Exercise aim:
Once the pictures have been excluded, set down each remaining entry word for word.

[Transcribed page contents]
*** Block opens ***

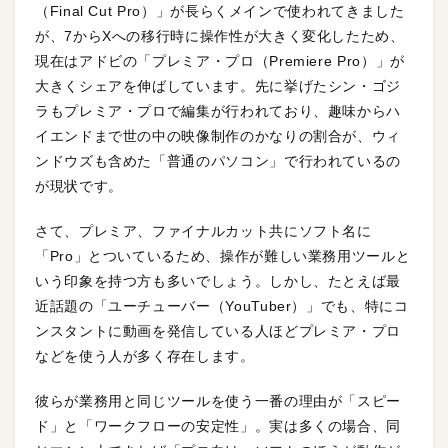
（Final Cut Pro）」が長らくメインで使われてきました
が、7からXへの移行時に操作性が大きく変化したため、
現在はアドビの「プレミア・プロ（Premiere Pro）」が
大きくシェアを伸ばしています。先に挙げたシン・ゴジ
ラもプレミア・プロで編集が行われており、趣味からハ
イエンドまで世の中の映像制作のかなりの割合が、ウィ
ンドウズも含めた「普通のパソコン」で行われているの
が現状です。
さて、プレミア、ファイナルカット共にソフト名に
「Pro」とついているため、操作が難しい業務用ツールと
いう印象を持つ方も多いでしょう。しかし、たとえば最
近話題の「ユーチューバー（YouTuber）」でも、特にコ
ンスタントに動画を発信している人ほどプレミア・プロ
などを使う人が多く存在します。
彼らが業務用と同じツールを使う一番の理由が「スピー
ド」と「ワークフローの安定性」。実は多くの場合、同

*** Block closes ***

Exercise response:
（Final Cut Pro）」が長らくメインで使われてきました
が、7からXへの移行時に操作性が大きく変化したため、
現在はアドビの「プレミア・プロ（Premiere Pro）」が
大きくシェアを伸ばしています。先に挙げたシン・ゴジ
ラもプレミア・プロで編集が行われており、趣味からハ
イエンドまで世の中の映像制作のかなりの割合が、ウィ
ンドウズも含めた「普通のパソコン」で行われているの
が現状です。
さて、プレミア、ファイナルカット共にソフト名に
「Pro」とついているため、操作が難しい業務用ツールと
いう印象を持つ方も多いでしょう。しかし、たとえば最
近話題の「ユーチューバー（YouTuber）」でも、特にコ
ンスタントに動画を発信している人ほどプレミア・プロ
などを使う人が多く存在します。
彼らが業務用と同じツールを使う一番の理由が「スピー
ド」と「ワークフローの安定性」。実は多くの場合、同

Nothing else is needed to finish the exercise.